Step 2: Trim the fur
With the scissors in hand, swiftly and carefully trim your hamster’s fur.
3. Sand bath
This is the ideal method for keeping your hamster clean as it’s the safest and can be done frequently. In fact, sand bathing keeps hamsters’ coats clean and free of grease and many hamsters enjoy it!
When purchasing bath sand, it’s crucial to ensure that the product is indeed sand rather than dust. Dust can cause hamsters to suffer from respiratory issues when inhaled.
How to bathe your hamster in sand
Step 1: Prepare a container or bath house
Get a container or bath house that’s big enough for your hamster to roll around in.

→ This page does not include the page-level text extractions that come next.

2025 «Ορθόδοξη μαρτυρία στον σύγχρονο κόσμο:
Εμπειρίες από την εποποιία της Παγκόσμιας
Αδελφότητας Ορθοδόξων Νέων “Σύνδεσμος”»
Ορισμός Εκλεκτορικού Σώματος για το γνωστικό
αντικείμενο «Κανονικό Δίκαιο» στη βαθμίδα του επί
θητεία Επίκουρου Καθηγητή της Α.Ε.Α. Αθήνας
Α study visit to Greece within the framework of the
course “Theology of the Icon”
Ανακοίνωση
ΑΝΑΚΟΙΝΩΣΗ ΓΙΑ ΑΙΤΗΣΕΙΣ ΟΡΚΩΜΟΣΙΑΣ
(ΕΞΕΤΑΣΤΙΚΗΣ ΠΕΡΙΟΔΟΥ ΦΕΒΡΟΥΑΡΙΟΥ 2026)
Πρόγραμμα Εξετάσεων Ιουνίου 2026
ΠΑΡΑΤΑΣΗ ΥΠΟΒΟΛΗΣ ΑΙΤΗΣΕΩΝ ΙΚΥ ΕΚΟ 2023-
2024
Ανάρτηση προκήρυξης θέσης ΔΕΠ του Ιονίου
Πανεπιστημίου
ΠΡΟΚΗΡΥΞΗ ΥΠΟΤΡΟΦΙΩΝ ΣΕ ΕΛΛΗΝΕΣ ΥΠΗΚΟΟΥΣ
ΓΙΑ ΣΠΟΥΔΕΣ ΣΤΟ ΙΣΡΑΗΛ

Step 2: Fill the container or bath house with bath sand
Fill it up with specialized bath powder for small pets. The sand should be no more than 2.5cm or 1 inch in height. Watch as your hamster tumbles around in the sand.
Step 3: Dust the sand off your hamster
Once your hamster is done with his bath, dust the sand off him or let him do it himself. Dirt and hardened feces that were caught in his fur will come off easily with the help of the sand bath.
The following video shows how a hamster bathes himself in sand.
Recommended bath sand
4. Spot cleaning
Spot cleaning is used for cleaning specific spots on your hamster. However, as it involves water, it should only be used as the last resort.
How to spot clean your hamster
Step 1: Find a warm room
Bring your hamster to a warm room where his fur can dry quickly.
Step 2: Get a wet cloth
Take some hamster wipes or wet a portion of a soft cloth or washcloth.
Step 3: Gently clean the hamster
Using the damp cloth or hamster wipe, gently clean the particular spot on your hamster.
Step 4: Let your hamster’s fur air dry
Once you’re done cleaning, allow your hamster’s fur to air dry fully before placing him back in the cage. This will minimize his risk of catching a cold.
FAQs About Bathing your Hamster
Like cats, hamsters clean their coats by licking their paws and grooming their fur. They typically do this more than once a day.
If you’re unable to remove certain substances by brushing or trimming your hamster’s fur or using a sand bath, you may resort to using water. However, it’s dangerous and could cause him to catch a cold.
Thus, you’re advised not to use water unless absolutely necessary.
The frequency of changing your hamster’s sand bath depends on how often he uses it and this may differ depending on his breed.
In general, this is the frequency of changing sand baths according to your hamster’s breed:
- Dwarf hamsters: Every 1 - 2 weeks
- Syrian hamsters: Every 3 weeks or when cleaning the cage
- Other breeds: Every week
Additionally, if you see wet clumps in the sand, you should also remove them.
Bathing Your Hamster Safely
As a pet parent, it’s always best to opt for the safest option. Thus, when it comes to cleaning your hamster, you’re recommended to avoid using water unless absolutely necessary.
When in doubt, contact your vet for advice on the best course of action!